Listed entries →
----------------

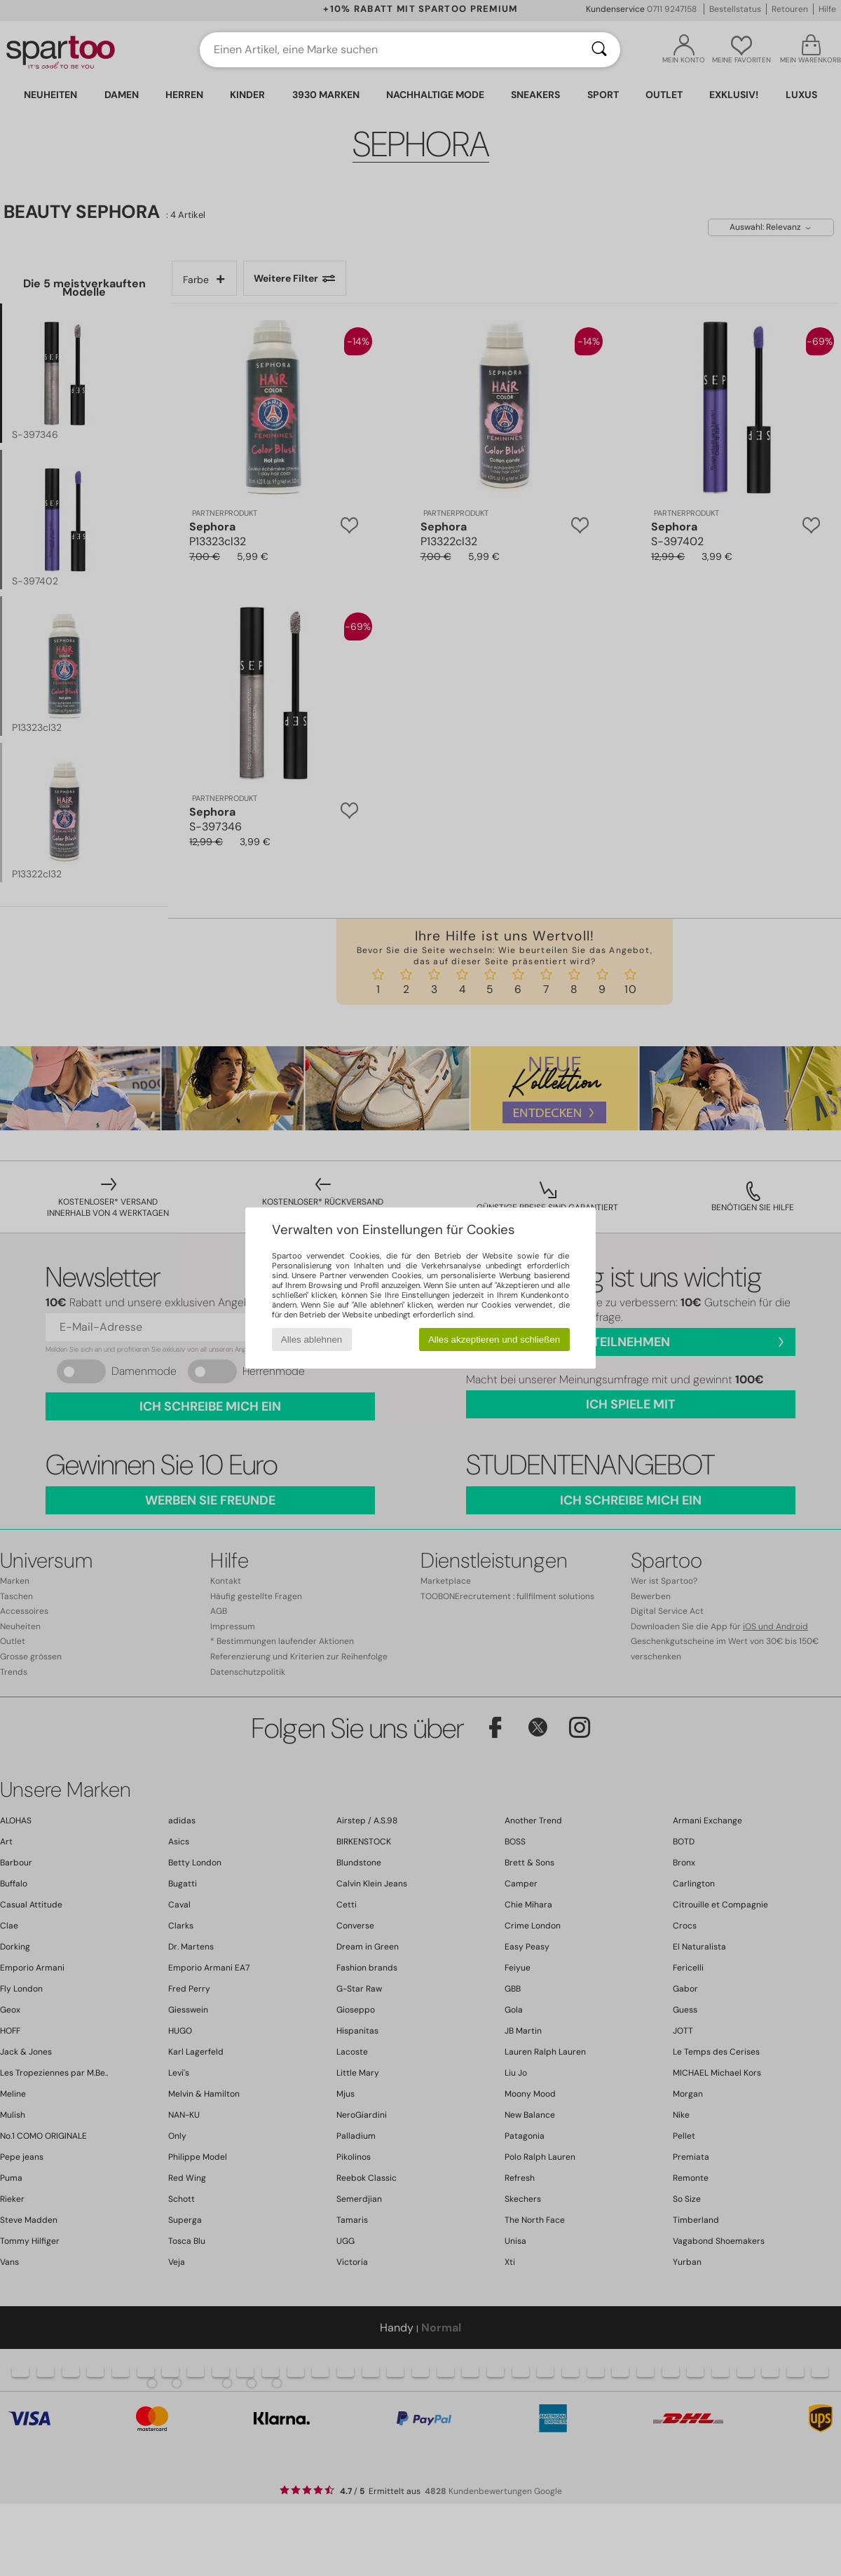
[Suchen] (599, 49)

----------------

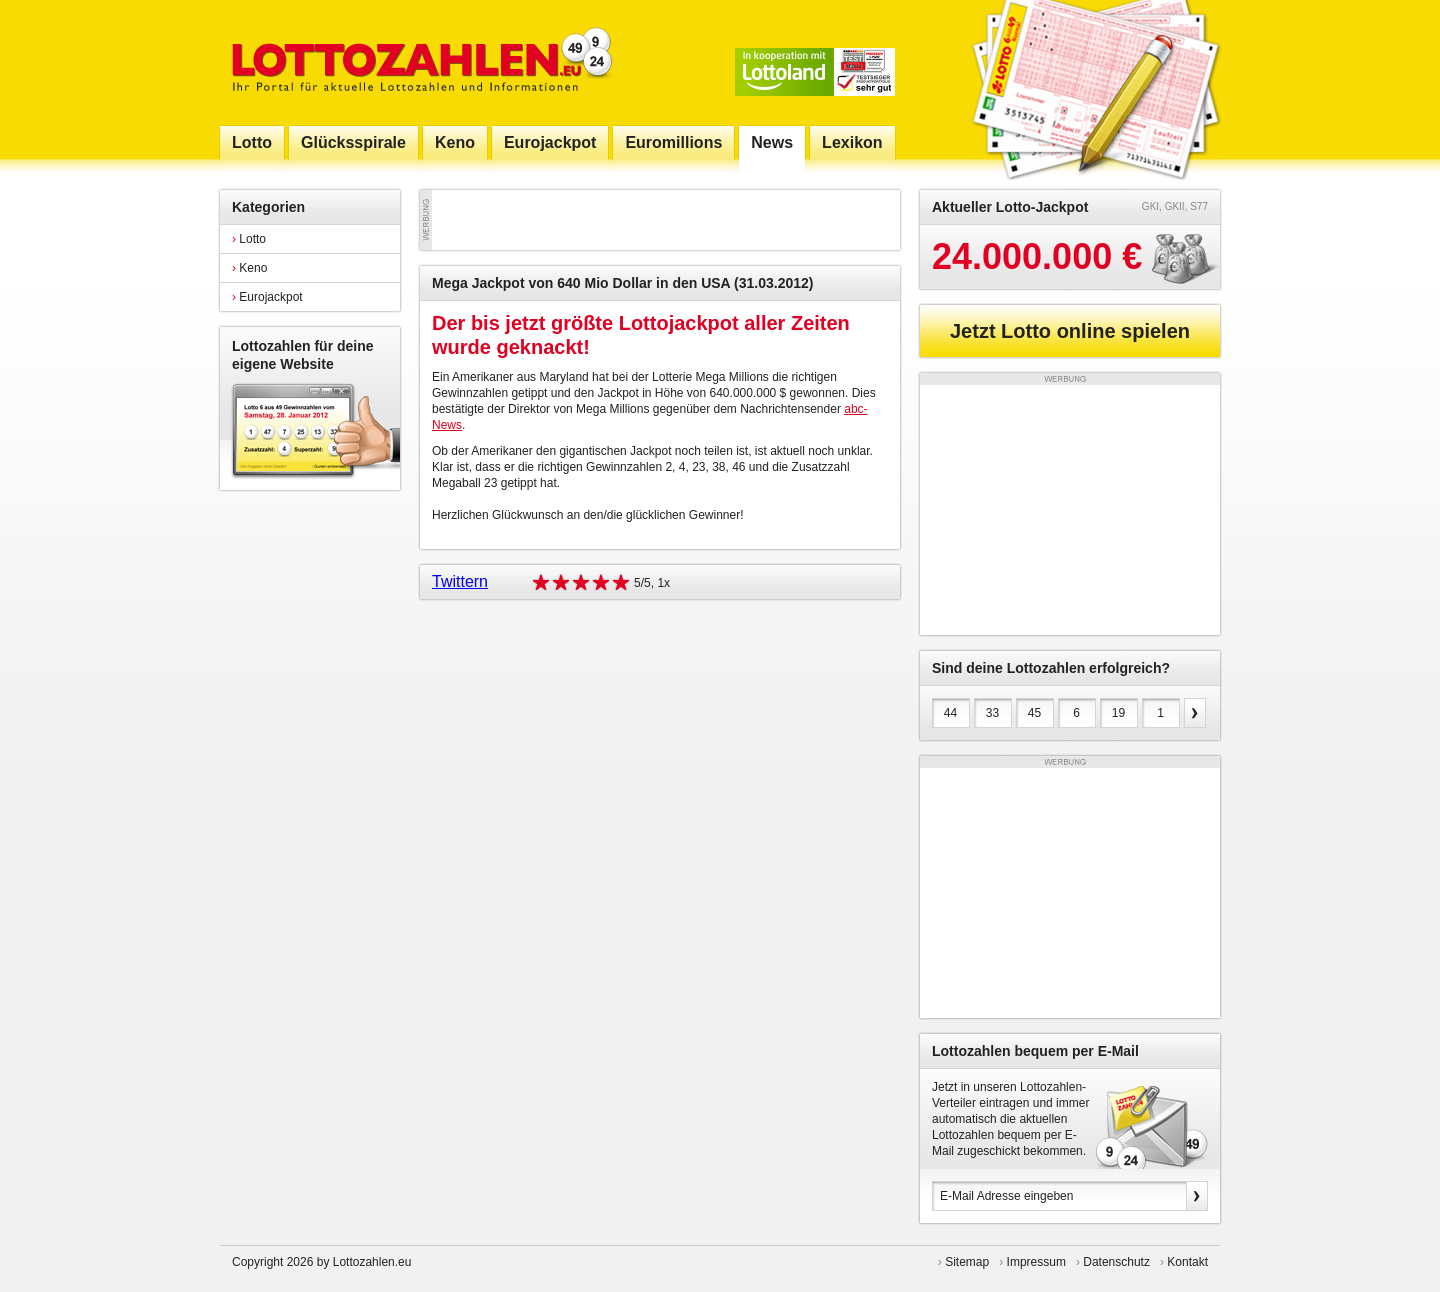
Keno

----------------

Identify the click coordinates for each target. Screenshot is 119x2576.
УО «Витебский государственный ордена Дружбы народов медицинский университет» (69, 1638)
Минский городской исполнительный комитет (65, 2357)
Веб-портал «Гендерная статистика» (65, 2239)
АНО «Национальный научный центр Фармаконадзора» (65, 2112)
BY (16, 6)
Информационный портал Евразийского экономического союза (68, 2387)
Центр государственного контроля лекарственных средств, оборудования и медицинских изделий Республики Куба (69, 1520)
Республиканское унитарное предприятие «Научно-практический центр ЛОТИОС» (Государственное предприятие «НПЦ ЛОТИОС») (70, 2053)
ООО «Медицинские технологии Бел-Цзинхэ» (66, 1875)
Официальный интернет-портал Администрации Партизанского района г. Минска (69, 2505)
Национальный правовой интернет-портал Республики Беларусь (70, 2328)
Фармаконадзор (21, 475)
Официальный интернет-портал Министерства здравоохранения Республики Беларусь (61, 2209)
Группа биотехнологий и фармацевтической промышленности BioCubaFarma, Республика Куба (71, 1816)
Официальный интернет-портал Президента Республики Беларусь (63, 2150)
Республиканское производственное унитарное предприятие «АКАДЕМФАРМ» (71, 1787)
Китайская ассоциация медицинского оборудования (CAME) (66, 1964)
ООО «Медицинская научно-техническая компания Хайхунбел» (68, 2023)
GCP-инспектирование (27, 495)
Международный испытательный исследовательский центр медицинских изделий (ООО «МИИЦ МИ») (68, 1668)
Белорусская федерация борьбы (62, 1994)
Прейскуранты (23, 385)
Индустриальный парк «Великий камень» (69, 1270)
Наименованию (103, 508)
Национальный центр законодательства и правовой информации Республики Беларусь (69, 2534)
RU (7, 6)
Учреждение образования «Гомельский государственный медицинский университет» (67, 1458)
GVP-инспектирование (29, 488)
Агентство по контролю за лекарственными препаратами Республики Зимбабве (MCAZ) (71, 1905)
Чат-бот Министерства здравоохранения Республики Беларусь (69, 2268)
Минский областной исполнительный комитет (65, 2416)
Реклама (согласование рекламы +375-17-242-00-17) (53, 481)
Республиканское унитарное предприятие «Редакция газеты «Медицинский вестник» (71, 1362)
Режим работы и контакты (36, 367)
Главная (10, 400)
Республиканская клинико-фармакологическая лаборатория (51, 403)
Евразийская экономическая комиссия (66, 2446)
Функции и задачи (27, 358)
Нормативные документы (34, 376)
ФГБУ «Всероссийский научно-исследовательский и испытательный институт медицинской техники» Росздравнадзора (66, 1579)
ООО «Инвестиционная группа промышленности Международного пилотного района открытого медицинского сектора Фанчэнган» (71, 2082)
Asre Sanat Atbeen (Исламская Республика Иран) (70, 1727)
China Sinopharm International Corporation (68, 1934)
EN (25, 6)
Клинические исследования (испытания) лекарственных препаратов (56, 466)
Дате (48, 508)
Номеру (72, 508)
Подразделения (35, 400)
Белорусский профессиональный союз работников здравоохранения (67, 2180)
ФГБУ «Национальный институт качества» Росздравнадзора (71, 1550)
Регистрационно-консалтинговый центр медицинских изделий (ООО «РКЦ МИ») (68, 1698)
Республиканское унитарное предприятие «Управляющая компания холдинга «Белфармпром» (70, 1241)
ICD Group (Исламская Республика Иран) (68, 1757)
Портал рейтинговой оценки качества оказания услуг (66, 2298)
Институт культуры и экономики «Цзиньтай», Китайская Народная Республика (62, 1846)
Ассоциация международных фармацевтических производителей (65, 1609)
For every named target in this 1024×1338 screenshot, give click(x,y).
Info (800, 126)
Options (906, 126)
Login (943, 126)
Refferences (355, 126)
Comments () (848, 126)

----------------

Work required →
Within the material above, the line with "Минский городской исполнительный" opens the range and the line with "Республиканская клинико-фармакологическая лаборатория" closes it; reproduce that range word for word.

Answer box →
Минский городской исполнительный комитет (65, 2357)
Веб-портал «Гендерная статистика» (65, 2239)
АНО «Национальный научный центр Фармаконадзора» (65, 2112)
BY (16, 6)
Информационный портал Евразийского экономического союза (68, 2387)
Центр государственного контроля лекарственных средств, оборудования и медицинских изделий Республики Куба (69, 1520)
Республиканское унитарное предприятие «Научно-практический центр ЛОТИОС» (Государственное предприятие «НПЦ ЛОТИОС») (70, 2053)
ООО «Медицинские технологии Бел-Цзинхэ» (66, 1875)
Официальный интернет-портал Администрации Партизанского района г. Минска (69, 2505)
Национальный правовой интернет-портал Республики Беларусь (70, 2328)
Фармаконадзор (21, 475)
Официальный интернет-портал Министерства здравоохранения Республики Беларусь (61, 2209)
Группа биотехнологий и фармацевтической промышленности BioCubaFarma, Республика Куба (71, 1816)
Официальный интернет-портал Президента Республики Беларусь (63, 2150)
Республиканское производственное унитарное предприятие «АКАДЕМФАРМ» (71, 1787)
Китайская ассоциация медицинского оборудования (CAME) (66, 1964)
ООО «Медицинская научно-техническая компания Хайхунбел» (68, 2023)
GCP-инспектирование (27, 495)
Международный испытательный исследовательский центр медицинских изделий (ООО «МИИЦ МИ») (68, 1668)
Белорусская федерация борьбы (62, 1994)
Прейскуранты (23, 385)
Индустриальный парк «Великий камень» (69, 1270)
Наименованию (103, 508)
Национальный центр законодательства и правовой информации Республики Беларусь (69, 2534)
RU (7, 6)
Учреждение образования «Гомельский государственный медицинский университет» (67, 1458)
GVP-инспектирование (29, 488)
Агентство по контролю за лекарственными препаратами Республики Зимбабве (MCAZ) (71, 1905)
Чат-бот Министерства здравоохранения Республики Беларусь (69, 2268)
Минский областной исполнительный комитет (65, 2416)
Реклама (согласование рекламы +375-17-242-00-17) (53, 481)
Республиканское унитарное предприятие «Редакция газеты «Медицинский вестник» (71, 1362)
Режим работы и контакты (36, 367)
Главная (10, 400)
Республиканская клинико-фармакологическая лаборатория (51, 403)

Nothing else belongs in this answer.